BEGIN DATA PROVIDED

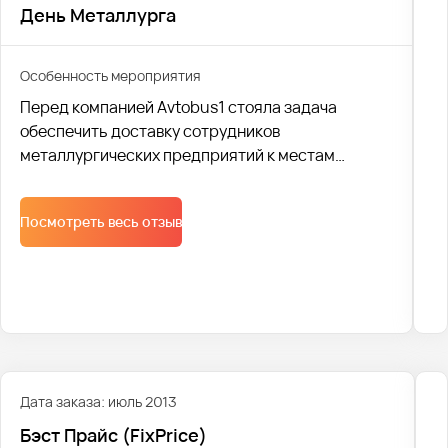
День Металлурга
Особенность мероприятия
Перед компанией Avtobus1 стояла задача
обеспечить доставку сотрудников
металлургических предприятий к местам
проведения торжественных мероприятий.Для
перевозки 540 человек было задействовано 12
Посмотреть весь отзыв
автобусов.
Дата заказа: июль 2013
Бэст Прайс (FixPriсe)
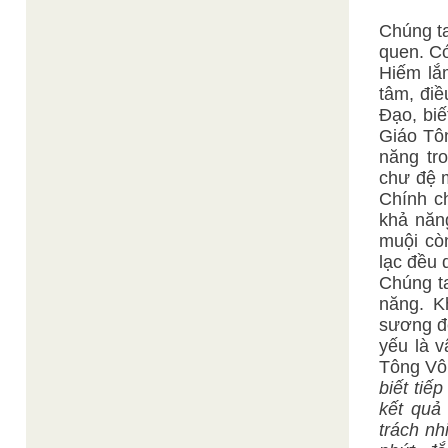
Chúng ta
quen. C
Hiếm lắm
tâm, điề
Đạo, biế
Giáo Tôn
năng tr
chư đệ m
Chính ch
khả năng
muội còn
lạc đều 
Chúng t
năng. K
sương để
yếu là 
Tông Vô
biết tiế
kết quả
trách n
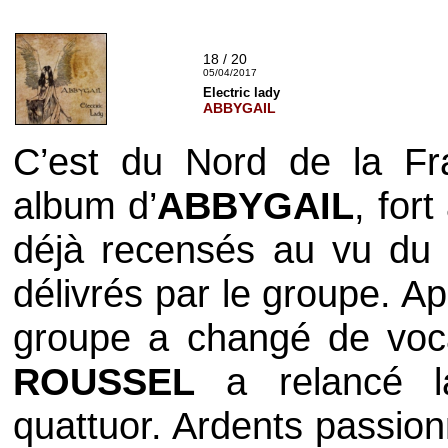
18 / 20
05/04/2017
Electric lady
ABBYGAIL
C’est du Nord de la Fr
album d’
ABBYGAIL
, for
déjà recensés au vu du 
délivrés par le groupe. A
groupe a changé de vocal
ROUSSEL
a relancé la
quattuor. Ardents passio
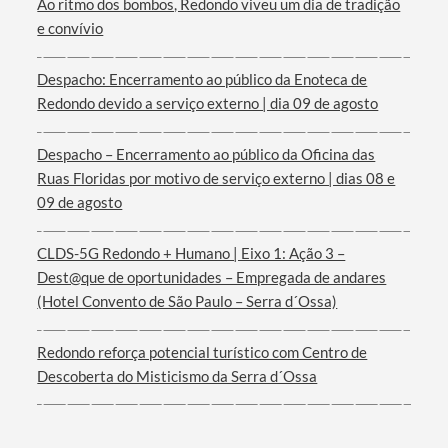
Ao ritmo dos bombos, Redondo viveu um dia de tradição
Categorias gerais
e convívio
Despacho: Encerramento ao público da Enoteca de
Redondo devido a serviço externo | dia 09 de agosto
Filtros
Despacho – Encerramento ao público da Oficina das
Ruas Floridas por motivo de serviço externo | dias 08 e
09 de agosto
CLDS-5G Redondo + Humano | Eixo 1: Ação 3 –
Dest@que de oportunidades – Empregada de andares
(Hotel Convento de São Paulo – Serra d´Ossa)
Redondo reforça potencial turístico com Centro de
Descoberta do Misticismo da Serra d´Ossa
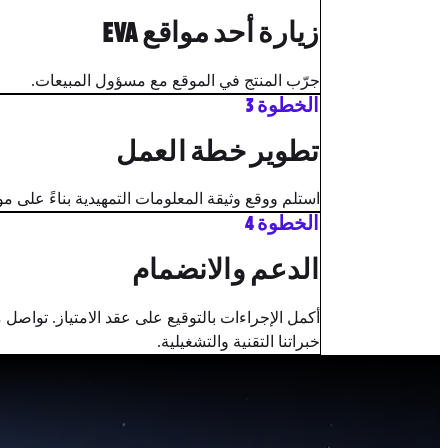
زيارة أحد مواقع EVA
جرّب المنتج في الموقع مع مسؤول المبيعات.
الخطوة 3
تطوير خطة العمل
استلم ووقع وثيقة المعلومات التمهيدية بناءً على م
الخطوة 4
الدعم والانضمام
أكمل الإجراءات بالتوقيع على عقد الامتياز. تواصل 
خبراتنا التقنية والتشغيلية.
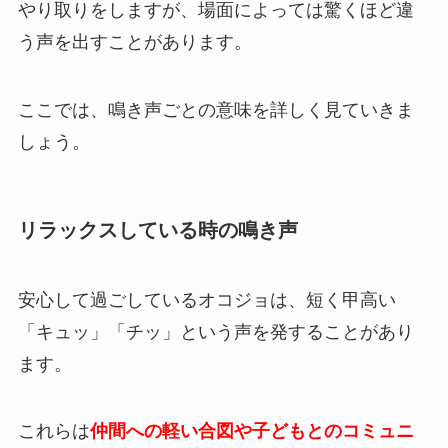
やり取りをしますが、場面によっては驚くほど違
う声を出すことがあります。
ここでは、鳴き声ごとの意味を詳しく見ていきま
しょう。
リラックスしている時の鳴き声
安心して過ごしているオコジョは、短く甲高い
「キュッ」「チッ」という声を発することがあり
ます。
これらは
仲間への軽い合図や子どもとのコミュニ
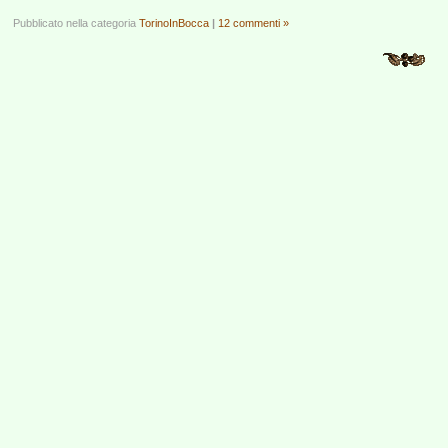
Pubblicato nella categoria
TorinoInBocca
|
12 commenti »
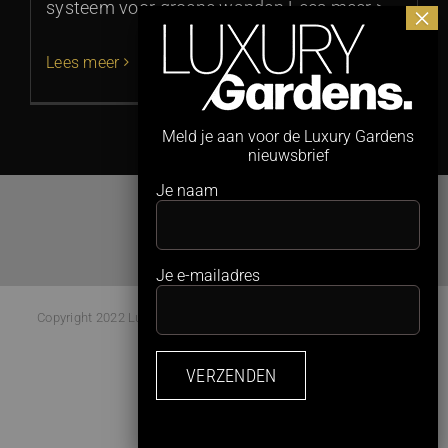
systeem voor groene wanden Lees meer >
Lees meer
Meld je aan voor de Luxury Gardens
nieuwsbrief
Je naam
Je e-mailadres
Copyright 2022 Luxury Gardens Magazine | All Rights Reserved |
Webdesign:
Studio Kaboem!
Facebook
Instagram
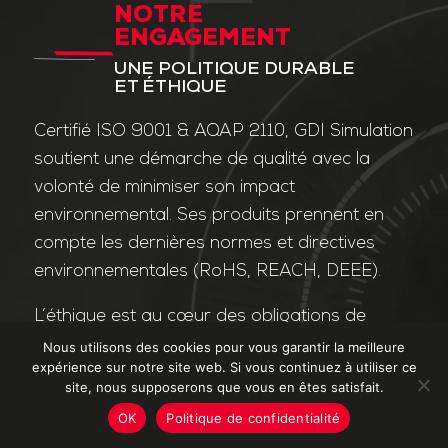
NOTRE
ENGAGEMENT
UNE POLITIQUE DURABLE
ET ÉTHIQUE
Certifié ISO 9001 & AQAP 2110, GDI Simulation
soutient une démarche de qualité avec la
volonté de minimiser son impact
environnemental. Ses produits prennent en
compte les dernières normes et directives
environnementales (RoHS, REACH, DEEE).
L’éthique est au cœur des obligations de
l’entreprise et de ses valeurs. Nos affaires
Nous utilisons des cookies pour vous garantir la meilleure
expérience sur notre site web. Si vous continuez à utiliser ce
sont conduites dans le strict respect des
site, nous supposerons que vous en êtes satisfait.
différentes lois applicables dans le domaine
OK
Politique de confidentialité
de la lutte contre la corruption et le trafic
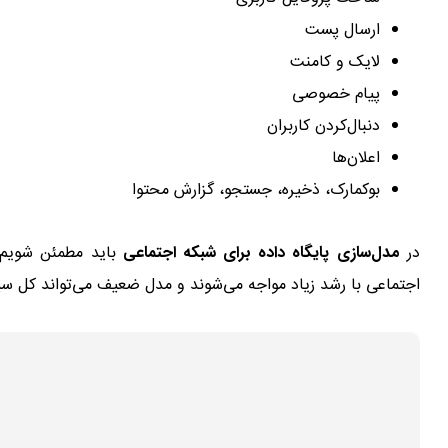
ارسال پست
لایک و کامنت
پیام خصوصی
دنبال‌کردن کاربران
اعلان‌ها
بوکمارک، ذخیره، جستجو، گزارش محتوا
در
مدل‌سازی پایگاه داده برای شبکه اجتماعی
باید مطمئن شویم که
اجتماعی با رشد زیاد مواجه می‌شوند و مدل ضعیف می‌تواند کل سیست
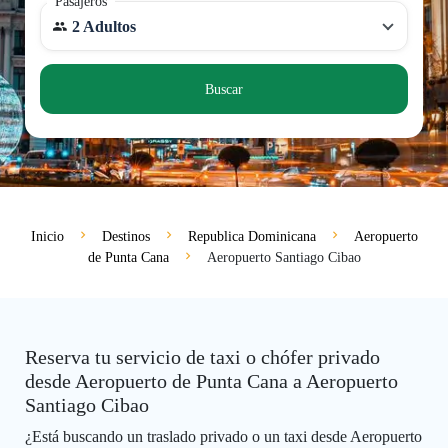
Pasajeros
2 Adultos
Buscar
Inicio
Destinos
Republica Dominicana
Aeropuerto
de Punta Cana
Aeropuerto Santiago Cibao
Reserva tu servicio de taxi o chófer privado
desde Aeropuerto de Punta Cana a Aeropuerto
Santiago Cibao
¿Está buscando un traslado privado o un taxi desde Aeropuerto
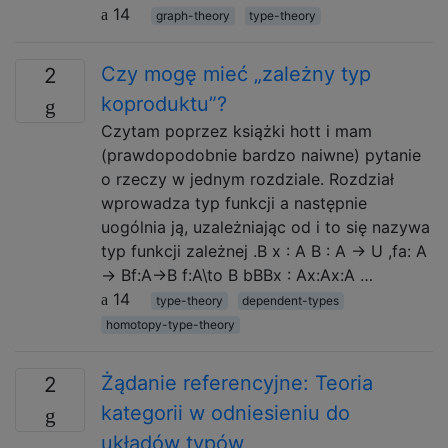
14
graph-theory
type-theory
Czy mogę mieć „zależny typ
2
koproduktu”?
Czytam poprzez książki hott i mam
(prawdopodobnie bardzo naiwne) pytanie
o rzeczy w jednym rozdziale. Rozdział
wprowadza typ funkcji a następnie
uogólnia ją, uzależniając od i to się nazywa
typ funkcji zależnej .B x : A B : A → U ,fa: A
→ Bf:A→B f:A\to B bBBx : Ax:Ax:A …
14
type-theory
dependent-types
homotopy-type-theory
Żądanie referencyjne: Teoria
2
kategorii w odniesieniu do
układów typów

END DATA PROVIDED

WHAT YOU HAVE TO DO: Exactly as written, please give again the lines from the beginning of the listing through the line containing "(Hotel Convento de São Paulo – Serra d´Ossa)", inclusive, without any pictures.

SOLUTION FOR THIS TASK:
День Металлурга
Особенность мероприятия
Перед компанией Avtobus1 стояла задача
обеспечить доставку сотрудников
металлургических предприятий к местам
проведения торжественных мероприятий.Для
перевозки 540 человек было задействовано 12
Посмотреть весь отзыв
автобусов.
Дата заказа: июль 2013
Бэст Прайс (FixPriсe)
Chúng ta
quen. C
Hiếm lắm
tâm, điề
Đạo, biế
Giáo Tôn
năng tr
chư đệ m
Chính ch
khả năng
muội còn
lạc đều 
Chúng t
năng. K
sương để
yếu là 
Tông Vô
biết tiế
kết quả
trách n
18 / 20
05/04/2017
Electric lady
ABBYGAIL
C’est du Nord de la Fr
album d’
ABBYGAIL
, for
déjà recensés au vu du 
délivrés par le groupe. A
groupe a changé de vocal
ROUSSEL
a relancé la
quattuor. Ardents passio
Ao ritmo dos bombos, Redondo viveu um dia de tradição
Categorias gerais
e convívio
Despacho: Encerramento ao público da Enoteca de
Redondo devido a serviço externo | dia 09 de agosto
Filtros
Despacho – Encerramento ao público da Oficina das
Ruas Floridas por motivo de serviço externo | dias 08 e
09 de agosto
CLDS-5G Redondo + Humano | Eixo 1: Ação 3 –
Dest@que de oportunidades – Empregada de andares
(Hotel Convento de São Paulo – Serra d´Ossa)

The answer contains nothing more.